We recommend implementing a Unicode-aware normalization layer during both indexing and query parsing. This can be achieved by:

  1. Preprocessing both indexed content and user queries to unify character variants.
  2. Applying normalization rules similar to those used in Arabic NLP libraries or search engines (e.g., Farasa, Hazm, or custom regex-based mappers).
  3. Optionally, supporting fuzzy matching or Levenshtein distance for near-exact matches.
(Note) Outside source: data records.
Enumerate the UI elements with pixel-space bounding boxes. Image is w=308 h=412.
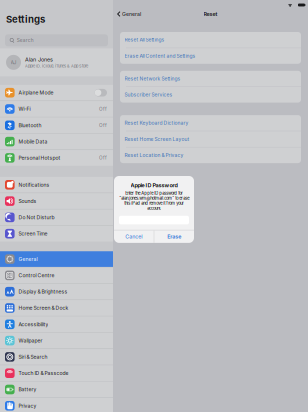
staticText: Erase — [167, 233, 181, 240]
button[interactable]: Reset Network Settings — [120, 71, 301, 86]
staticText: Privacy — [18, 403, 36, 409]
staticText: Display & Brightness — [18, 289, 67, 295]
button[interactable]: Display & Brightness — [0, 284, 113, 300]
staticText: Battery — [18, 386, 36, 392]
button[interactable]: Control Centre — [0, 268, 113, 283]
button[interactable]: Do Not Disturb — [0, 210, 113, 225]
staticText: Reset Home Screen Layout — [124, 136, 190, 142]
staticText: Airplane Mode — [18, 90, 53, 96]
staticText: Accessibility — [18, 321, 48, 327]
staticText: Sounds — [18, 198, 36, 204]
staticText: Subscriber Services — [124, 92, 172, 98]
button[interactable]: Siri & Search — [0, 349, 113, 365]
button[interactable]: Reset All Settings — [120, 32, 301, 48]
staticText: Reset Network Settings — [124, 76, 180, 82]
button[interactable]: Airplane Mode — [0, 85, 113, 101]
button[interactable]: Sounds — [0, 193, 113, 209]
staticText: Off — [99, 122, 107, 128]
staticText: Reset All Settings — [124, 37, 164, 43]
button[interactable]: Reset Home Screen Layout — [120, 131, 301, 147]
button[interactable]: General — [0, 251, 113, 267]
staticText: Settings — [6, 14, 45, 25]
button[interactable]: Screen Time — [0, 226, 113, 242]
staticText: Screen Time — [18, 231, 47, 237]
button[interactable]: Home Screen & Dock — [0, 300, 113, 316]
button[interactable]: Erase — [154, 230, 194, 243]
staticText: Search — [17, 37, 34, 43]
button[interactable]: Subscriber Services — [120, 87, 301, 103]
staticText: Off — [99, 106, 107, 112]
button[interactable]: Notifications — [0, 177, 113, 193]
staticText: Wi-Fi — [18, 106, 30, 112]
staticText: Reset Keyboard Dictionary — [124, 120, 188, 126]
staticText: General — [122, 11, 141, 17]
staticText: Wallpaper — [18, 338, 42, 344]
button[interactable]: Erase All Content and Settings — [120, 48, 301, 64]
button[interactable]: AJ — [0, 48, 113, 76]
staticText: Alan Jones — [25, 56, 53, 63]
staticText: Cancel — [125, 233, 142, 240]
staticText: Siri & Search — [18, 354, 47, 360]
button[interactable]: Reset Location & Privacy — [120, 148, 301, 163]
staticText: Mobile Data — [18, 138, 47, 145]
staticText: AJ — [10, 59, 16, 65]
staticText: Bluetooth — [18, 122, 41, 128]
button[interactable]: Reset Keyboard Dictionary — [120, 115, 301, 131]
staticText: Apple ID, iCloud, iTunes & App Store — [25, 64, 88, 68]
staticText: Do Not Disturb — [18, 214, 54, 220]
staticText: Touch ID & Passcode — [18, 370, 68, 376]
staticText: General — [18, 256, 37, 262]
staticText: Erase All Content and Settings — [124, 53, 196, 59]
staticText: Reset Location & Privacy — [124, 152, 184, 158]
button[interactable]: Wallpaper — [0, 333, 113, 348]
button[interactable]: Touch ID & Passcode — [0, 365, 113, 381]
button[interactable]: Cancel — [114, 230, 154, 243]
staticText: Off — [99, 155, 107, 161]
button[interactable]: Personal Hotspot — [0, 150, 113, 166]
button[interactable]: Bluetooth — [0, 118, 113, 133]
staticText: Reset — [204, 11, 218, 17]
button[interactable]: Mobile Data — [0, 134, 113, 150]
staticText: Personal Hotspot — [18, 155, 60, 161]
button[interactable]: Privacy — [0, 398, 113, 412]
button[interactable]: Battery — [0, 382, 113, 397]
staticText: Control Centre — [18, 272, 54, 278]
staticText: Notifications — [18, 182, 49, 188]
staticText: Apple ID Password — [130, 182, 178, 189]
button[interactable]: General — [113, 8, 146, 20]
button[interactable]: Accessibility — [0, 316, 113, 332]
staticText: Home Screen & Dock — [18, 305, 68, 311]
button[interactable]: Wi-Fi — [0, 101, 113, 117]
staticText: Enter the Apple ID password for “alan.jo… — [119, 191, 189, 211]
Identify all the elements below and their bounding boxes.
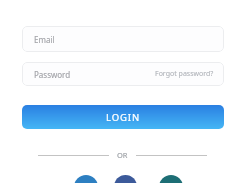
button[interactable] (74, 175, 98, 183)
staticText: OR (117, 150, 128, 160)
button[interactable] (114, 175, 137, 183)
staticText: Password (34, 69, 71, 80)
button[interactable]: LOGIN (22, 105, 224, 129)
staticText: LOGIN (106, 111, 141, 124)
button[interactable] (159, 175, 183, 183)
staticText: Email (34, 34, 55, 45)
button[interactable]: Forgot password? (155, 69, 214, 79)
button[interactable]: Email (22, 26, 224, 52)
button[interactable]: Password (22, 62, 224, 86)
Here’s a simplified example of a normalization function (Java-style):

public static String normalizeArabic(String text) {
  return text.replace("أ", "ا")
             .replace("إ", "ا")
             .replace("آ", "ا")
             .replace("ؤ", "و")
             .replace("ئ", "ي")
             .replace("ى", "ي")
             .replace("ة", "ه")
             .replace("ي", "ی")
             .replace("ك", "ک");
}

:folded_hands: Request

Could this normalization be considered for inclusion in the core search engine or as a plugin? It would significantly improve usability for Arabic and Persian communities using Discourse.

If there’s an existing workaround or plugin that addresses this, we’d appreciate any guidance.
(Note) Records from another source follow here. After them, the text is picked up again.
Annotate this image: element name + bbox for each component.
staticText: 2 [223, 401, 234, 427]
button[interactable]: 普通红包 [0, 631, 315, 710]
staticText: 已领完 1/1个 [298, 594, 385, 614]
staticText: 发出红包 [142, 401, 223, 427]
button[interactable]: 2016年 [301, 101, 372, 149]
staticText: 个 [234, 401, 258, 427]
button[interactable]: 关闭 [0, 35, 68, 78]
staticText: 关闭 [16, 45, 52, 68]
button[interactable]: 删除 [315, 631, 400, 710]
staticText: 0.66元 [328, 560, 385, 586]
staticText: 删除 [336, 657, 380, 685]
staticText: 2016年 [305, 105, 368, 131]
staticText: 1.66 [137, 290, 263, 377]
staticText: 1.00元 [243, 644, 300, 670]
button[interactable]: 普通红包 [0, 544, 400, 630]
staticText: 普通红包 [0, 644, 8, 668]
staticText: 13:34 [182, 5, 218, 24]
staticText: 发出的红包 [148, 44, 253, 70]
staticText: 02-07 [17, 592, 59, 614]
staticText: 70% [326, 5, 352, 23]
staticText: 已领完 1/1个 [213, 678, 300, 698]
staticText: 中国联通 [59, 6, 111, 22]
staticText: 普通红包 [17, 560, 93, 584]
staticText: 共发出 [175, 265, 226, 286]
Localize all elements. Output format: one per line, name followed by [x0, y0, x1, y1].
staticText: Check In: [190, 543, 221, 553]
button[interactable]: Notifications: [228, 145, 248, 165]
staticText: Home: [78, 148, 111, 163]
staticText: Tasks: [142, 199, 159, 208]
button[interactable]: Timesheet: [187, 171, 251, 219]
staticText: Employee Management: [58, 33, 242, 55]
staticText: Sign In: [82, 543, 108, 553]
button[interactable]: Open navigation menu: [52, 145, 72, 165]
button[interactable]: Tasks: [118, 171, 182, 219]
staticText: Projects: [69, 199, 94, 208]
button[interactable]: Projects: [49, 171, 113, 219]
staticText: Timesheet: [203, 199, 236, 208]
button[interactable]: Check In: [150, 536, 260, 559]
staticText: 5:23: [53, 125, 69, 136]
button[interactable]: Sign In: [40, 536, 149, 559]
Thank you for your time and for building such a powerful platform.

Best regards

לייק 1

Does the search_ignore_accents site setting have any effect on this problem?

לייק 1

Thanks so much for jumping in and contributing to the discussion

To answer your question: yes, the search_ignore_accents setting is enabled on our forum.
Unfortunately, it doesn’t resolve the issue we’re facing. The search results still fail to match orthographically equivalent Arabic and Persian characters, so the problem persists despite that setting.

לייק 1

I think this a reasonable request since it would greatly improve the search experience for Arabic and Persian sites. We’d love to review a PR that implements this feature, so I’m going to put a pr-welcome on it.

For anyone who decides to work on this feature: all the normalization logic should be gated behind a site setting that enables this by default for Arabic and Persian sites (see locale_default in site_settings.yml) and all other locales should have this setting off by default. Core already has similar normalization logic for accented characters (see lib/search.rb), so that would be a useful reference when implementing this feature.

4 לייקים

Thank you so much, Osama! I’m really glad to see this suggestion was well received.

2 לייקים

For this part of the problem, we’re talking about a Unicode standard NFKC (to pick one) normalisation?

(I’m not even sure what we do… I assume we normalise post text in the cooking pipeline?)

לייק 1

I’m not a technical expert, but I’ve been researching this issue because I want to ensure that no search queries are missed on a Persian-Arabic bilingual Discourse forum. Since Discourse uses PostgreSQL, normalization becomes essential: a user might search using Persian characters, while the same word is stored using Arabic ones—or vice versa. Without proper normalization, the search will fail.
Based on what I’ve learned, using Unicode NFKC normalization is a solid starting point—it handles many compatibility cases like ligatures, presentation forms, and Arabic/Persian digits.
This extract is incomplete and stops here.